Herbie Miller, ‘Titus’ react to national honours
Each year, on Heroes Day, Jamaicans gather around their television sets to watch the parade across the lawns of King’s House to see who has accomplished enough to be recognised by the nation. This year, the tradition continues, and will include actors, musicians, dancehall stars, and even some musical academics.
Marley matriarch, Rita, who has spent the better part of 2019 collecting awards and honours, will be appointed another. She is now a member of the Order of Jamaica (OJ) for outstanding contribution to the popularisation of Jamaican music. Prolific music producer Gussie Clarke, international dancehall star Sean Paul, and historian Herbie Miller will be appointed to the Order of Distinction in the rank of commander.
Immediately recognisable for comedic antics and an inimitable grin, actor Glen ‘Titus’ Campbell along with drummer Desmond ‘Desi’ Jones and (posthumously) reggae singer Jacob Miller will be appointed to the Order of Distinction in the rank of officer.

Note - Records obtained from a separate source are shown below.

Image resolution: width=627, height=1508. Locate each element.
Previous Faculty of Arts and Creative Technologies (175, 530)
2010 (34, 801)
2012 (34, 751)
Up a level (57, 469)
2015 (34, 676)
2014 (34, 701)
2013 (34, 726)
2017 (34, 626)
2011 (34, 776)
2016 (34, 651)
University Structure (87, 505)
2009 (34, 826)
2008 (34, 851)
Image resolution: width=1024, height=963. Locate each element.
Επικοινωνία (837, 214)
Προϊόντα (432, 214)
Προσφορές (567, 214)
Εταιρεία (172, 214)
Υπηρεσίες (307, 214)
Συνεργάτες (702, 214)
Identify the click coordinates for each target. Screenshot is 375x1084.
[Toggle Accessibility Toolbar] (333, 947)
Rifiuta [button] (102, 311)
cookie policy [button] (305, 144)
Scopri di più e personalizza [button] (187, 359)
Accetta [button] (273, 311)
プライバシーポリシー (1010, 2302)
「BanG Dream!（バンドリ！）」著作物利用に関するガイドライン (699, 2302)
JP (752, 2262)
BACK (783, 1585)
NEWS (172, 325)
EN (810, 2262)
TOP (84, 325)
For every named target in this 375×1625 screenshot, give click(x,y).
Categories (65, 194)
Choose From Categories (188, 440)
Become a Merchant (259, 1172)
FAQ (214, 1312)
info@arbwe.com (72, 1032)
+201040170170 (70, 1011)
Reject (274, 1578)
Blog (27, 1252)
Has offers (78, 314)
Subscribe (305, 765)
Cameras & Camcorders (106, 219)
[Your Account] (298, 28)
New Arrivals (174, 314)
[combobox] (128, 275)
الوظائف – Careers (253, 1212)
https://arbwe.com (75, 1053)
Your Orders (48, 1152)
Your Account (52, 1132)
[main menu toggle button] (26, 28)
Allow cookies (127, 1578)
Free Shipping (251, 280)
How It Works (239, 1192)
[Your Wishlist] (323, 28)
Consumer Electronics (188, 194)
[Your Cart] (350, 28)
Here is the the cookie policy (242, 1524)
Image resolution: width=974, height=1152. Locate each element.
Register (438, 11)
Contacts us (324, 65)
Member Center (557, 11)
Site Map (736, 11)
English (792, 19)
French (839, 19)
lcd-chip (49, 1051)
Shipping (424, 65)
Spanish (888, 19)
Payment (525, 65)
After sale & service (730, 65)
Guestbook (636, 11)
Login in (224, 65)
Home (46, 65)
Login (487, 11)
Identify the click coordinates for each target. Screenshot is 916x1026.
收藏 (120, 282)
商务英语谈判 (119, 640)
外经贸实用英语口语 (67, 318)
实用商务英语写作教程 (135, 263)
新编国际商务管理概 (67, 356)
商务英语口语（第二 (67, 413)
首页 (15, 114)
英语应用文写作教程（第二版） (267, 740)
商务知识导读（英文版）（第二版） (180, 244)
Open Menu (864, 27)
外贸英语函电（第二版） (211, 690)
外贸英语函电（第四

“I must humbly appreciate this honour. One does these things without looking for this sort of thing. But it’s difficult for me to judge why anyone thinks I ought to have this honour,” Herbie Miller told The Gleaner.
The difficulty comes from Miller’s steadfast, passionate pursuit to ‘liberate minds’, motivated solely by his love for country. “Everything I’ve ever done, especially the Jamaican things I’ve done, are done with a sense of nationalist pride. I did it because I was Jamaican and felt as though the things that interested me, that I know a little bit about ... that if I added my little bit to all the other little bits – it would add to a greater, grander narrative of what Jamaica is all about.”
In a career spanning 38 years, Glen Campbell wasn’t necessarily looking for accolades either, though the thought may have crossed his mind as a youngster. “From a very tender age, I would wake up on Heroes Day, and that would be the thing you do in the mornings. You watch the awards, then you go about the rest of the day. A few times, I thought ‘I wonder if I will get to that stage?’ And here it is,” he said.
The beloved actor describes the recognition as humbling and surreal, but acknowledges that he has been rewarded time and time again – from a dedicated, receptive audience. “One of the most gratifying things is to see a happy audience at the end of the night. Or, you’re walking on the road and somebody say ‘Mr Campbell’, or ‘Titus’, or ‘eediat!’ They appreciate the work that you do. Or they say, ‘Ah yuh make me can go through the day. I remember something and just smile.’ It keeps them going. That feels good.”
Miller also has pleasant feelings about being honoured, with the hope that he has been recognised for his true intention.
“I am humbled that our nation finds it fit to honour me with this citation. Everything I do is to build up this nation, to eradicate from their minds the colonial imperialist mentality that has kept them bonded to plantations, and that plantation continues to exist in the minds of too many. Every single thing I do is to help to liberate the mind. I’d like to know that that is what they’ve seen in the work I’ve done,” Miller said.